Print the records below exactly, with no pictures.

Extracted page text data:
----
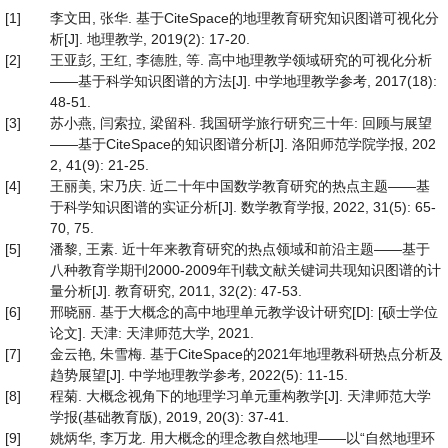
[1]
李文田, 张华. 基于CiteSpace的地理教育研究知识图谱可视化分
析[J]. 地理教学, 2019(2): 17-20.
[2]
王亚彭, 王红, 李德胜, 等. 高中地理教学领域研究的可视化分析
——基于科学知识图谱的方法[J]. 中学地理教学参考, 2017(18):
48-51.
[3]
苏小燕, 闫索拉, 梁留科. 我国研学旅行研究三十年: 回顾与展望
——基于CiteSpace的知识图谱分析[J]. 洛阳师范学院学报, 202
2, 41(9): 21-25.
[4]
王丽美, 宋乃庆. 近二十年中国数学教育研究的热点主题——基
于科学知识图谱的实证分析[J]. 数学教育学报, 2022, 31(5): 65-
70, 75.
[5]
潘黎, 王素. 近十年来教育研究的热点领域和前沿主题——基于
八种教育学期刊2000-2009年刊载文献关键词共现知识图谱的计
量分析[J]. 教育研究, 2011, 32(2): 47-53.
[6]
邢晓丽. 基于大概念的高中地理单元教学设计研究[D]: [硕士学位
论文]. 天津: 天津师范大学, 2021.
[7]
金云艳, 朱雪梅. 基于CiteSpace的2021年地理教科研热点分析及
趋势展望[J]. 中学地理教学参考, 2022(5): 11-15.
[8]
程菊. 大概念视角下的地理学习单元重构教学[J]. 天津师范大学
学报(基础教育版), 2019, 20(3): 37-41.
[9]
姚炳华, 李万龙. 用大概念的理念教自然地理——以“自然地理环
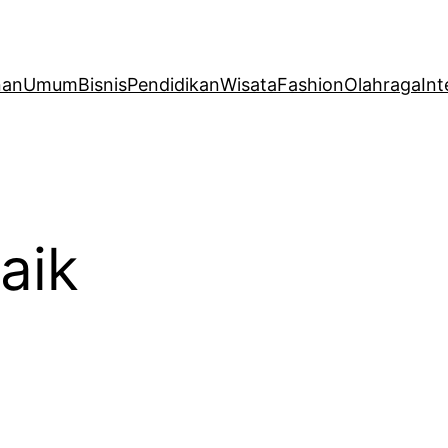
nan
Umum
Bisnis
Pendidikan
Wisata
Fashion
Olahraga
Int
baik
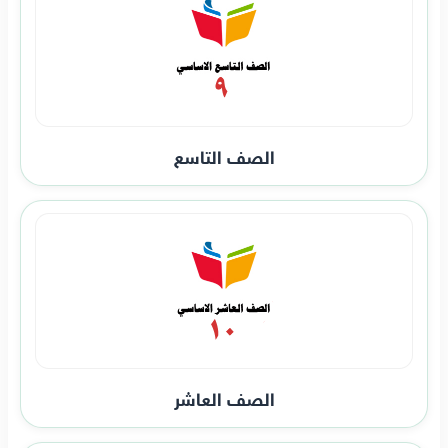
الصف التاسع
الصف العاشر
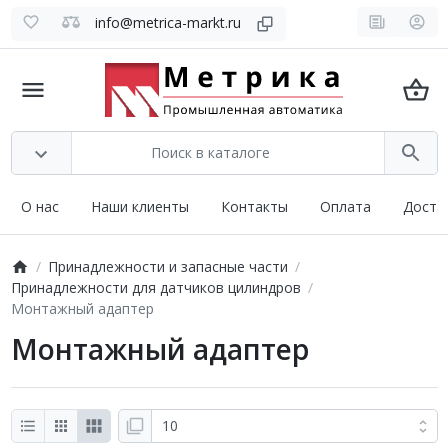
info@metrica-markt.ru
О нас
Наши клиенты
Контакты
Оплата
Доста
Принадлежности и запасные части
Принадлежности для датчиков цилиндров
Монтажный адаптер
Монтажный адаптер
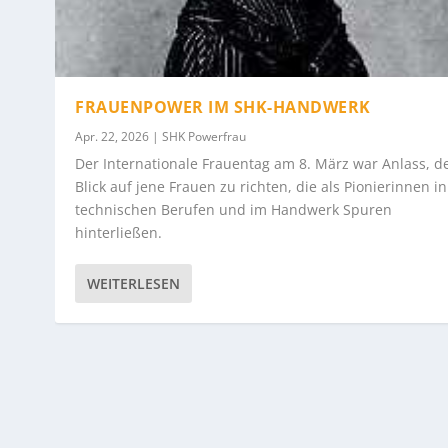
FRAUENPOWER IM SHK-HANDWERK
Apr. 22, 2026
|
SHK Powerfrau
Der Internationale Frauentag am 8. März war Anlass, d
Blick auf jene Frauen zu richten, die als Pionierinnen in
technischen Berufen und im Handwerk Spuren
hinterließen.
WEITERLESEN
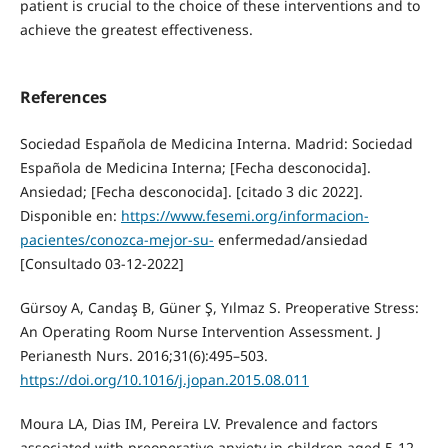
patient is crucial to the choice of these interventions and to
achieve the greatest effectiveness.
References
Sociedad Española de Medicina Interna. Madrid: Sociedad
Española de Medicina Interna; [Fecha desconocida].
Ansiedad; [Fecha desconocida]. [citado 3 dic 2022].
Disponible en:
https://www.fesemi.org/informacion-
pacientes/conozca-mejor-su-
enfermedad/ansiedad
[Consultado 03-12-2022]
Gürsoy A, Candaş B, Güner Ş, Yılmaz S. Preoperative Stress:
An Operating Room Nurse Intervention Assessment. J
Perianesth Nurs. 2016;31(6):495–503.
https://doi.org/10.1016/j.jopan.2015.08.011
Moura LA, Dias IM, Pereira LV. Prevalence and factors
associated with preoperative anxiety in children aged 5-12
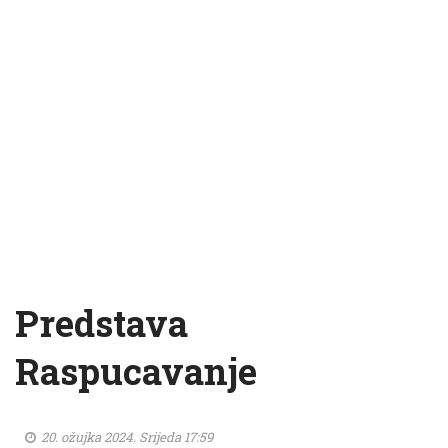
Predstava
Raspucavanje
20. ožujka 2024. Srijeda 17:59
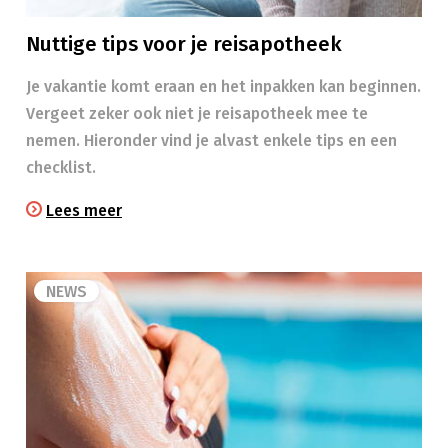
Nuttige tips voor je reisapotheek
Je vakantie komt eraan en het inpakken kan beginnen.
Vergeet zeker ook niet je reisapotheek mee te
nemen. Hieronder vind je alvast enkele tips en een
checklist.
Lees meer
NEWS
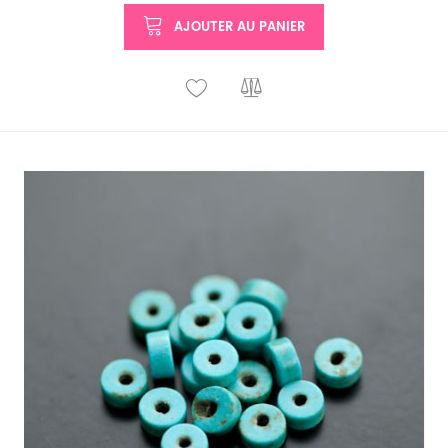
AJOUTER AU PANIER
----
Answer box:
[1]
李文田, 张华. 基于CiteSpace的地理教育研究知识图谱可视化分
析[J]. 地理教学, 2019(2): 17-20.
[2]
王亚彭, 王红, 李德胜, 等. 高中地理教学领域研究的可视化分析
——基于科学知识图谱的方法[J]. 中学地理教学参考, 2017(18):
48-51.
[3]
苏小燕, 闫索拉, 梁留科. 我国研学旅行研究三十年: 回顾与展望
——基于CiteSpace的知识图谱分析[J]. 洛阳师范学院学报, 202
2, 41(9): 21-25.
[4]
王丽美, 宋乃庆. 近二十年中国数学教育研究的热点主题——基
于科学知识图谱的实证分析[J]. 数学教育学报, 2022, 31(5): 65-
70, 75.
[5]
潘黎, 王素. 近十年来教育研究的热点领域和前沿主题——基于
八种教育学期刊2000-2009年刊载文献关键词共现知识图谱的计
量分析[J]. 教育研究, 2011, 32(2): 47-53.
[6]
邢晓丽. 基于大概念的高中地理单元教学设计研究[D]: [硕士学位
论文]. 天津: 天津师范大学, 2021.
[7]
金云艳, 朱雪梅. 基于CiteSpace的2021年地理教科研热点分析及
趋势展望[J]. 中学地理教学参考, 2022(5): 11-15.
[8]
程菊. 大概念视角下的地理学习单元重构教学[J]. 天津师范大学
学报(基础教育版), 2019, 20(3): 37-41.
[9]
姚炳华, 李万龙. 用大概念的理念教自然地理——以“自然地理环
nan
Umum
Bisnis
Pendidikan
Wisata
Fashion
Olahraga
Int
baik
الصف التاسع
الصف العاشر
info@metrica-markt.ru
О нас
Наши клиенты
Контакты
Оплата
Доста
Принадлежности и запасные части
Принадлежности для датчиков цилиндров
Монтажный адаптер
Монтажный адаптер
FRAUENPOWER IM SHK-HANDWERK
Apr. 22, 2026
|
SHK Powerfrau
Der Internationale Frauentag am 8. März war Anlass, d
Blick auf jene Frauen zu richten, die als Pionierinnen in
technischen Berufen und im Handwerk Spuren
hinterließen.
WEITERLESEN
patient is crucial to the choice of these interventions and to
achieve the greatest effectiveness.
References
Sociedad Española de Medicina Interna. Madrid: Sociedad
Española de Medicina Interna; [Fecha desconocida].
Ansiedad; [Fecha desconocida]. [citado 3 dic 2022].
Disponible en:
https://www.fesemi.org/informacion-
pacientes/conozca-mejor-su-
enfermedad/ansiedad
[Consultado 03-12-2022]
Gürsoy A, Candaş B, Güner Ş, Yılmaz S. Preoperative Stress:
An Operating Room Nurse Intervention Assessment. J
Perianesth Nurs. 2016;31(6):495–503.
https://doi.org/10.1016/j.jopan.2015.08.011
Moura LA, Dias IM, Pereira LV. Prevalence and factors
associated with preoperative anxiety in children aged 5-12
Predstava
Raspucavanje
20. ožujka 2024. Srijeda 17:59
Nuttige tips voor je reisapotheek
Je vakantie komt eraan en het inpakken kan beginnen.
Vergeet zeker ook niet je reisapotheek mee te
nemen. Hieronder vind je alvast enkele tips en een
checklist.
Lees meer
NEWS
AJOUTER AU PANIER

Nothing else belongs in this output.